Mais arrivons-nous seulement à les dire. A nos proches ? A nos amies ? A notre amoureux (se) ? A nos enfants ?

Et enfin à nous même ?

Je t’aime. Trois mots qui ne sont pas à prendre à la légère. Aimer c’est simple et compliqué à la fois. Simple car aimer vient de notre être, de notre cœur. Et nous avons tous un cœur. Compliqué car aimer s’accorde avec liberté, authenticité, confiance, respect, inconditionnalité. C’est là que le bât blesse.

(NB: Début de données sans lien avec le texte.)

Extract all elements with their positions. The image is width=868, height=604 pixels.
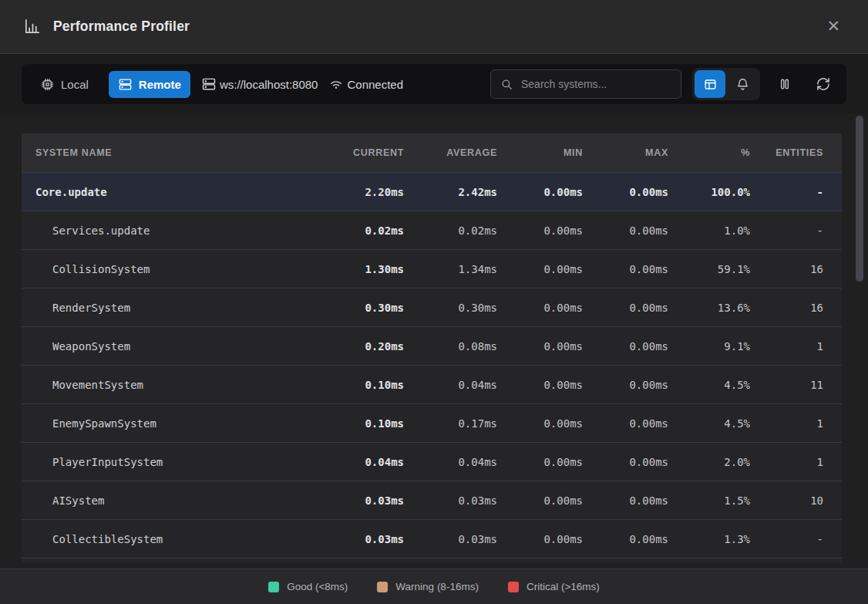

Il semblerait que nous mettions souvent des conditions à l’amour.

Envers les autres.

Envers nous-même.

Comment aimer les autres quand on ne s’aime pas soi-même ? Je me pose la question depuis quelques années. Je n’y avais jamais pensé avant. Je n’avais jamais pensé d’ailleurs à l’importance de m’aimer. Les autres avant. Toujours.

Est-ce parce que c’est plus facile de penser aux autres que de s’intéresser à soi ? Est-ce parce que s’intéresser à soi implique de creuser, de déterrer des blessures, de laisser tomber des principes qui nous oppressent, de travailler, d’aller à l’intérieur de soi – un intérieur longtemps délaissé ? Est-ce parce qu’on nous a souvent répété qu’il « fallait » penser aux autres ? Est-ce parce l’altruisme est érigé en valeur souveraine ? Et l’égoïsme un travers dans lequel nous craignons de tomber facilement ?

Et si entre altruisme et égoïsme, il y avait juste l’être. On ne peut pas offrir ce qu’on n’a pas. On ne peut pas recevoir ce qu’on n’est pas prêt à accepter dans notre vie. Ne serait-ce qu’un compliment. Comment offrir un compliment sincère qu’on ne se ferait pas à nous-même ? Comment recevoir un compliment sincère en se dénigrant sans cesse ?

On a tendance – moi aussi – à voir les travers des autres d’un coup d’œil, à cerner leurs zones d’ombres et à les décortiquer jusqu’à la dernière miette, à leur en vouloir pour tel ou tel trait de caractère, tel ou tel manque. Et si nous nous intéressions à nous ? Et si nous regardions à l’intérieur de nous pour voir ce qu’il s’y passe, pour distinguer les émotions qui nous traversent, pouvoir les nommer, les étudier et les laisser passer ? Et si nous devenions notre priorité ?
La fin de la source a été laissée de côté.